On 5 November 2014, the Russian Data Protection Authority, Roskomnadzor, held its fifth annual conference on “Personal Data Protection.” The conference provided insight into the motivations prompting the enactment of Russia’s data localization law – which requires the personal data of Russian citizens to be stored within the territory of the Russian Federation (see our recent webinar on the law) – and some of the regulator’s compliance expectations. The conference was well-attended by representatives of Russian and international companies, various foreign data protection authorities, and Roskomnadzor officials. The high turnout was expected, as many stakeholders have been anticipating the conference due to the lack of clarity to date on the obligations under the law and its effective date.
The conference was opened by Mr. Zharov, the Head of Roskomnadzor, who noted that Russia is not alone in enacting localization requirements, calling out similar requirements in China, India, and Singapore. He emphasized that the principle of allowance of cross-border data transfers remains unchanged, and such transfers can still be made in accordance with the Council of Europe Convention for the Protection of Individuals with regard to Automatic Processing of Personal Data and the provisions of Russian data protection law.
Ms. Matvienko, the Head of the upper chamber of the Russian Parliament, spoke next via video conference. She stressed that under the law, Russians’ personal data would be better protected in the territory of Russia, and that the localization requirement is reasonable given recent international developments.
Next to speak was Ms. Bokova, a colleague of Ms. Matvienko, who voiced a similar sentiment about the importance of Russian control over personal data. Ms. Bokova warned against allowing one country to have full control over personal data from all over the world (noting that one such country already contained the databases of most major social networks, search engines, and global corporations), particularly in light of the information provided by former NSA contractor Edward Snowden in an era where western countries are implementing sanctions against Russia. Mr. Zheleznyak, the Deputy Head of the lower chamber of the Russian Parliament, similarly expressed his opinion that the borders within which personal data are stored can in many respects actually define the authority and jurisdiction of a country.
During the following sessions, attendees were provided the opportunity to ask questions to other participants of the conference, including the representatives from Roskomnadzor. Mr. Voblikov, a Deputy Head of one of Roskomnadzor’s departments, answered a number of questions about the data localization law (although he provided the familiar caveat of regulators worldwide that his responses were based on his personal opinion, and should not be construed as the official position of Roskomnadzor).
Mr. Voblikov stated that the purpose of the law is to ensure the storage of personal data of Russian citizens within Russia in order to better protect the data. He pointed out that the law contains no express prohibition on cross-border data transfers, but cautioned that in each case, such transfers should be conditioned on and connected with a legitimate purpose under Russian data protection law beyond mere storage. Mr. Voblikov also was asked whether a mirror of a foreign database stored within Russia would be compliant if it contained all of the required data of Russian citizens, to which he replied that in his opinion, a mirror database would not be considered compliant.
Mr. Voblikov further said that at this stage, there are no official clarifications on who is considered a “Russian citizen” whose data is subject to the law. He stated that in his opinion, all personal data collected in Russia – including from both Russian citizens and foreigners living in Russia – should be processed in accordance with the law. Mr. Voblikov also said in passing that in his personal view, the processing of employee data by employers located in Russia will be covered by the law.
Regarding the effective date of the law – which as enacted was 1 September 2016 but later expected to be changed to 1 January 2015 under a legislative initiative submitted to the Russian Parliament – Mr. Voblikov said that his understanding is that such initiative has stalled. He also said that to the best of his knowledge, Roskomnadzor has not started preparing any official clarifying guidance on the law, and he has no information on whether any such guidance will be prepared in the near future. Additionally, he said that independently from the data localization law, Roskomnadzor is preparing a personal data matrix, which would provide more clarifications on the general provisions of Russian data protection law.

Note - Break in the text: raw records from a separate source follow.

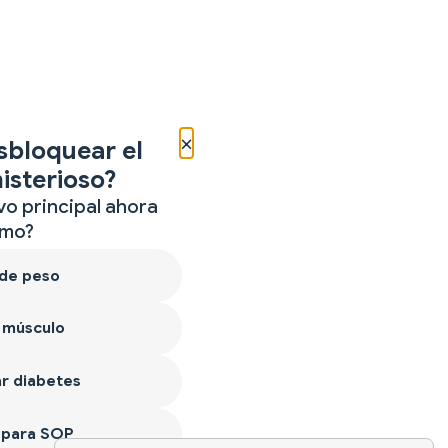
×
sbloquear el
isterioso?
vo principal ahora
mo?
 de peso
 músculo
r diabetes
 para SOP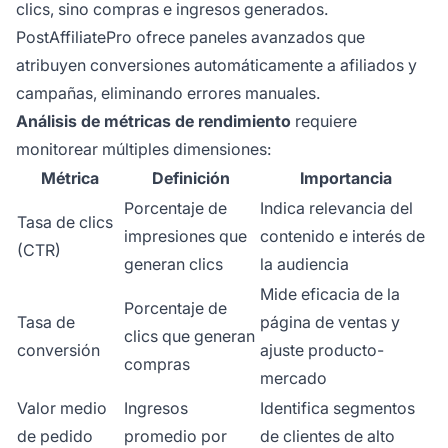
clics, sino compras e ingresos generados.
PostAffiliatePro ofrece paneles avanzados que
atribuyen conversiones automáticamente a afiliados y
campañas, eliminando errores manuales.
Análisis de métricas de rendimiento
requiere
monitorear múltiples dimensiones:
Métrica
Definición
Importancia
Porcentaje de
Indica relevancia del
Tasa de clics
impresiones que
contenido e interés de
(CTR)
generan clics
la audiencia
Mide eficacia de la
Porcentaje de
Tasa de
página de ventas y
clics que generan
conversión
ajuste producto-
compras
mercado
Valor medio
Ingresos
Identifica segmentos
de pedido
promedio por
de clientes de alto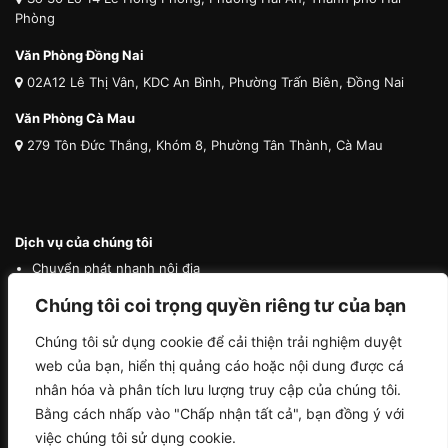
Phòng
Văn Phòng Đồng Nai
02A12 Lê Thị Vân, KDC An Bình, Phường Trấn Biên, Đồng Nai
Văn Phòng Cà Mau
279 Tôn Đức Thắng, Khóm 8, Phường Tân Thành, Cà Mau
Dịch vụ của chúng tôi
Chuyển phát nhanh nội địa
Chuyển phát nhanh quốc tế
Chúng tôi coi trọng quyền riêng tư của bạn
Vận tải quốc tế
Chúng tôi sử dụng cookie để cải thiện trải nghiệm duyệt
Vận chuyển thú cưng
web của bạn, hiển thị quảng cáo hoặc nội dung được cá
Mua hộ hàng nước ngoài
nhân hóa và phân tích lưu lượng truy cập của chúng tôi.
Bằng cách nhấp vào "Chấp nhận tất cả", bạn đồng ý với
việc chúng tôi sử dụng cookie.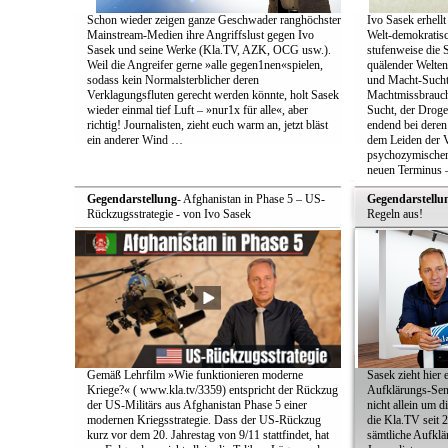
Schon wieder zeigen ganze Geschwader ranghöchster
Ivo Sasek erhellt
Mainstream-Medien ihre Angriffslust gegen Ivo
Welt-demokratisc
Sasek und seine Werke (Kla.TV, AZK, OCG usw.).
stufenweise die
Weil die Angreifer gerne »alle gegen1nen«spielen,
quälender Welten
sodass kein Normalsterblicher deren
und Macht-Sucht 
Verklagungsfluten gerecht werden könnte, holt Sasek
Machtmissbrauch
wieder einmal tief Luft – »nur1x für alle«, aber
Sucht, der Droge 
richtig! Journalisten, zieht euch warm an, jetzt bläst
endend bei deren
ein anderer Wind …
dem Leiden der Vö
psychozymischen 
neuen Terminus –
Gegendarstellung
- Afghanistan in Phase 5 – US-
Gegendarstellu
Rückzugsstrategie - von Ivo Sasek
Regeln aus!
Gemäß Lehrfilm »Wie funktionieren moderne
Sasek zieht hier 
Kriege?« ( www.kla.tv/3359) entspricht der Rückzug
Aufklärungs-Send
der US-Militärs aus Afghanistan Phase 5 einer
nicht allein um 
modernen Kriegsstrategie. Dass der US-Rückzug
die Kla.TV seit 
kurz vor dem 20. Jahrestag von 9/11 stattfindet, hat
sämtliche Aufklär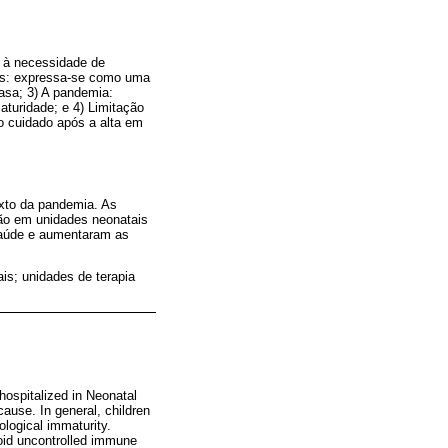
e à necessidade de
lhos: expressa-se como uma
asa; 3) A pandemia:
turidade; e 4) Limitação
 o cuidado após a alta em
exto da pandemia. As
ão em unidades neonatais
 saúde e aumentaram as
is; unidades de terapia
ospitalized in Neonatal
cause. In general, children
ological immaturity.
void uncontrolled immune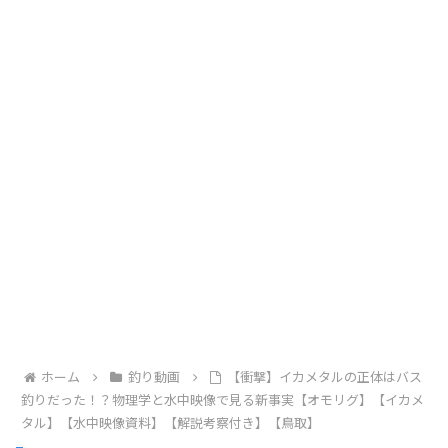
ホーム
釣り動画
【衝撃】イカメタルの正体はバス
釣りだった！？物理学と水中映像で見る新事実【オモリグ】【イカメ
タル】【水中映像資料】【解説考察付き】【鳥取】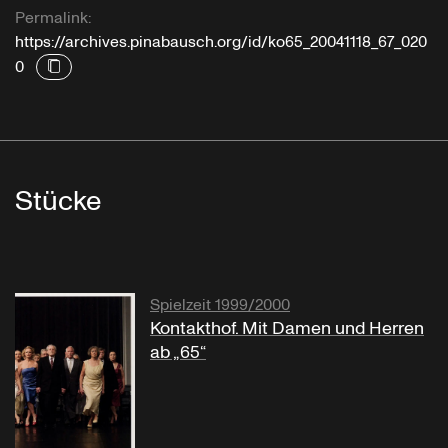
Permalink:
https://archives.pinabausch.org/id/ko65_20041118_67_020
0
Stücke
Spielzeit 1999/2000
Kontakthof. Mit Damen und Herren
ab „65“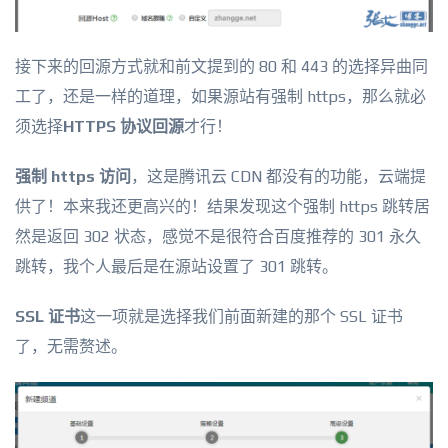
接下来的回源方式就和前文提到的 80 和 443 的选择异曲同
工了，还是一样的道理，如果源站有强制 https，那么就必
须选择
HTTPS 协议回源
才行！
强制 https 访问
，这是腾讯云 CDN 都没有的功能，云端提
供了！本来我还更高兴的！结果发现这个强制 https 跳转居
然是返回 302 状态，感觉不是很符合百度推荐的 301 永久
跳转，我个人最后是在源站设置了 301 跳转。
SSL 证书
这一项就是选择我们前面新建的那个 SSL 证书
了，无需赘述。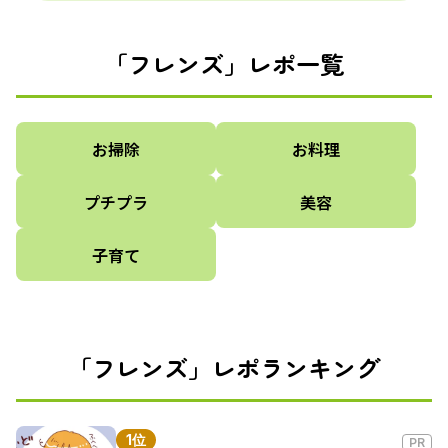
「フレンズ」レポ一覧
お掃除
お料理
プチプラ
美容
子育て
「フレンズ」レポランキング
1位
PR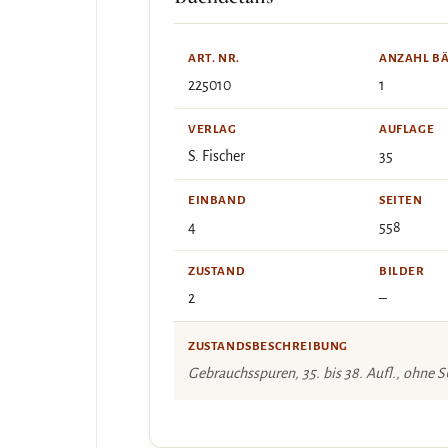
ART. NR.
ANZAHL B
225010
1
VERLAG
AUFLAGE
S. Fischer
35
EINBAND
SEITEN
4
558
ZUSTAND
BILDER
2
–
ZUSTANDSBESCHREIBUNG
Gebrauchsspuren, 35. bis 38. Aufl., ohne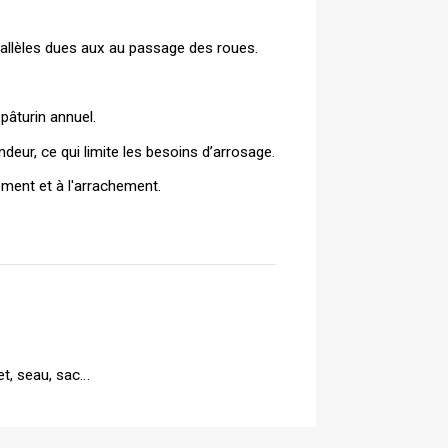
rallèles dues aux au passage des roues.
pâturin annuel.
eur, ce qui limite les besoins d’arrosage.
ement et à l'arrachement.
et, seau, sac…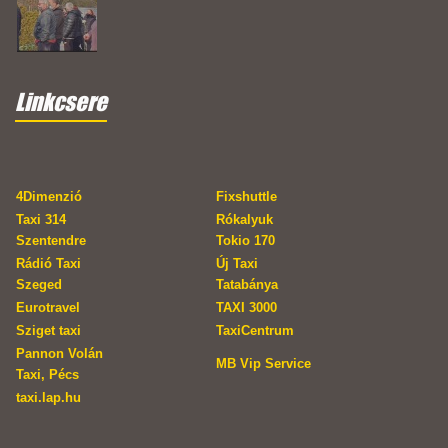
Linkcsere
4Dimenzió
Fixshuttle
Taxi 314
Rókalyuk
Szentendre
Tokio 170
Rádió Taxi
Új Taxi
Szeged
Tatabánya
Eurotravel
TAXI 3000
Sziget taxi
TaxiCentrum
Pannon Volán
MB Vip Service
Taxi, Pécs
taxi.lap.hu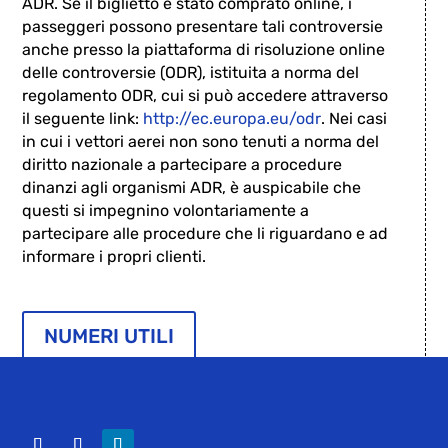
ADR. Se il biglietto è stato comprato online, i
passeggeri possono presentare tali controversie
anche presso la piattaforma di risoluzione online
delle controversie (ODR), istituita a norma del
regolamento ODR, cui si può accedere attraverso
il seguente link:
http://ec.europa.eu/odr
. Nei casi
in cui i vettori aerei non sono tenuti a norma del
diritto nazionale a partecipare a procedure
dinanzi agli organismi ADR, è auspicabile che
questi si impegnino volontariamente a
partecipare alle procedure che li riguardano e ad
informare i propri clienti.
NUMERI UTILI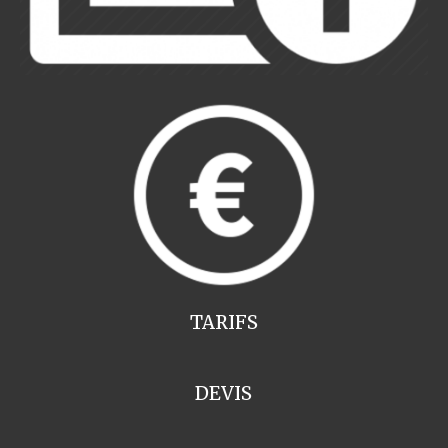
TARIFS
DEVIS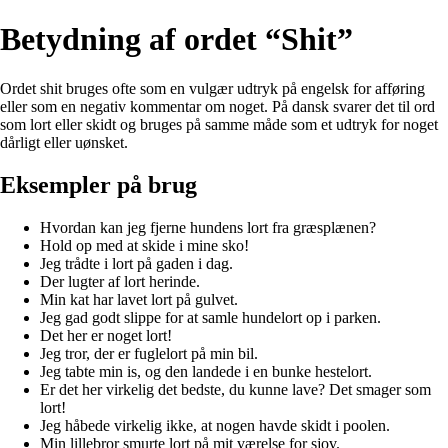
Betydning af ordet “Shit”
Ordet shit bruges ofte som en vulgær udtryk på engelsk for afføring
eller som en negativ kommentar om noget. På dansk svarer det til ord
som lort eller skidt og bruges på samme måde som et udtryk for noget
dårligt eller uønsket.
Eksempler på brug
Hvordan kan jeg fjerne hundens lort fra græsplænen?
Hold op med at skide i mine sko!
Jeg trådte i lort på gaden i dag.
Der lugter af lort herinde.
Min kat har lavet lort på gulvet.
Jeg gad godt slippe for at samle hundelort op i parken.
Det her er noget lort!
Jeg tror, der er fuglelort på min bil.
Jeg tabte min is, og den landede i en bunke hestelort.
Er det her virkelig det bedste, du kunne lave? Det smager som
lort!
Jeg håbede virkelig ikke, at nogen havde skidt i poolen.
Min lillebror smurte lort på mit værelse for sjov.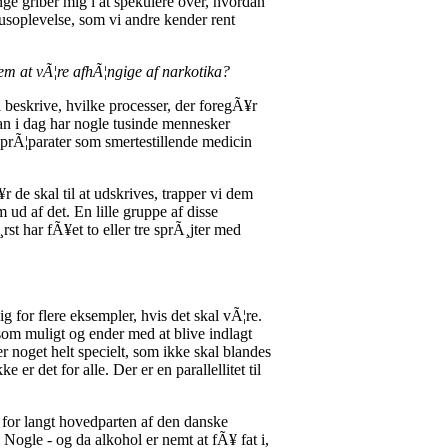
ge griber mig i at spekulere over, hvordan
usoplevelse, som vi andre kender rent
dem at vÃ¦re afhÃ¦ngige af narkotika?
 beskrive, hvilke processer, der foregÃ¥r
an i dag har nogle tusinde mennesker
prÃ¦parater som smertestillende medicin
 de skal til at udskrives, trapper vi dem
 ud af det. En lille gruppe af disse
st har fÃ¥et to eller tre sprÃ¸jter med
g for flere eksempler, hvis det skal vÃ¦re.
 som muligt og ender med at blive indlagt
r noget helt specielt, som ikke skal blandes
er det for alle. Der er en parallellitet til
 for langt hovedparten af den danske
Nogle - og da alkohol er nemt at fÃ¥ fat i,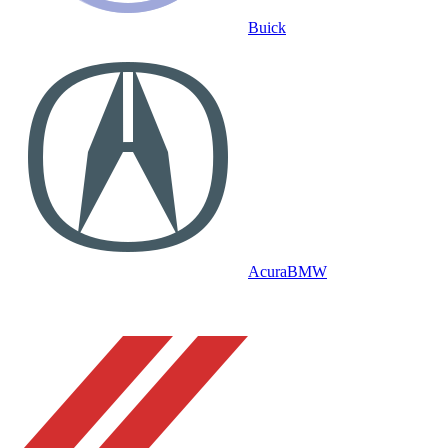
Buick
Acura
BMW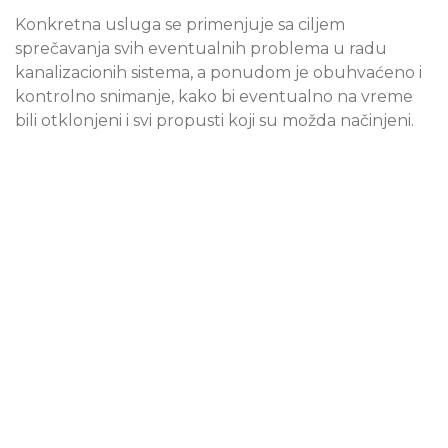
Konkretna usluga se primenjuje sa ciljem
sprečavanja svih eventualnih problema u radu
kanalizacionih sistema, a ponudom je obuhvaćeno i
kontrolno snimanje, kako bi eventualno na vreme
bili otklonjeni i svi propusti koji su možda načinjeni.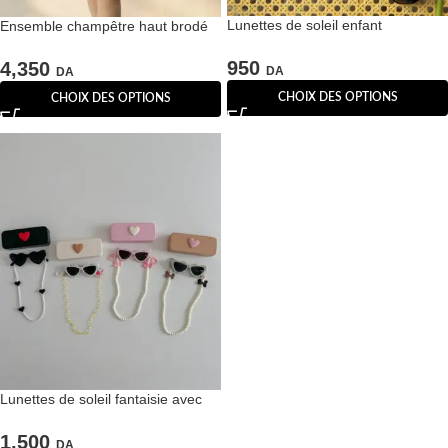
Lunettes de soleil enfant
Ensemble champêtre haut brodé
rectangulaires
et jupon à pois
950
4,350
DA
DA
CHOIX DES OPTIONS
CHOIX DES OPTIONS
Lunettes de soleil fantaisie avec
chaînes décoratives & étuis à
motifs – Enfants
1,500
DA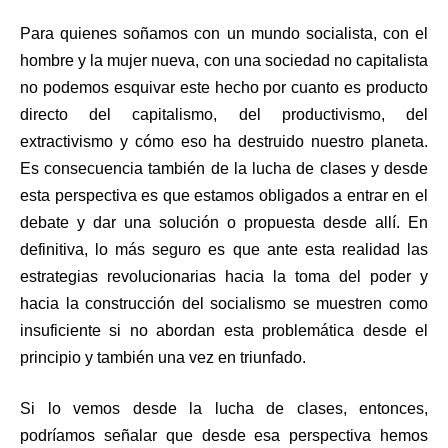
Para quienes soñamos con un mundo socialista, con el
hombre y la mujer nueva, con una sociedad no capitalista
no podemos esquivar este hecho por cuanto es producto
directo del capitalismo, del productivismo, del
extractivismo y cómo eso ha destruido nuestro planeta.
Es consecuencia también de la lucha de clases y desde
esta perspectiva es que estamos obligados a entrar en el
debate y dar una solución o propuesta desde allí. En
definitiva, lo más seguro es que ante esta realidad las
estrategias revolucionarias hacia la toma del poder y
hacia la construcción del socialismo se muestren como
insuficiente si no abordan esta problemática desde el
principio y también una vez en triunfado.
Si lo vemos desde la lucha de clases, entonces,
podríamos señalar que desde esa perspectiva hemos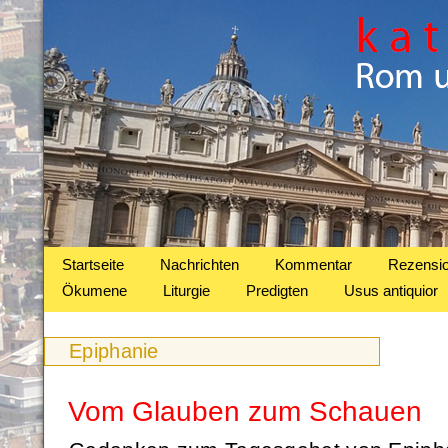
Startseite
Nachrichten
Kommentar
Rezensi
Ökumene
Liturgie
Predigten
Usus antiquior
Epiphanie
Vom Glauben zum Schauen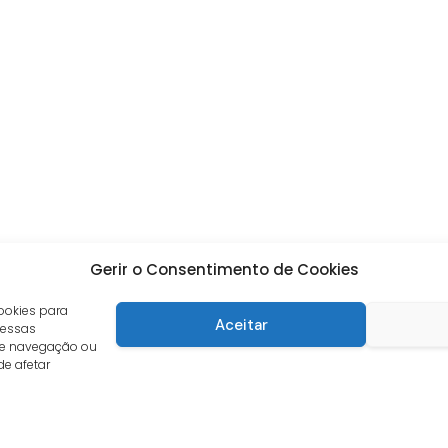
Gerir o Consentimento de Cookies
ookies para
Aceitar
 essas
de navegação ou
de afetar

Mr. Voblikov also commented on a controversial recent response by the president's administration to the Association of European Businesses, which stated – beyond the apparent obligations on the face of the law – that companies should not make copies of databases outside of Russia and that the law applies to the storage of personal data collected prior to the effective date. He noted that the response itself contains a caveat that it is based only on the personal opinion of the president's administration, and does not represent any official clarification, but did not comment on the substance of the president's administration’s response itself.
In general, the conference highlighted many challenges posed by the law, the lack of consensus on the law's provisions, and the need for further guidance by the regulator.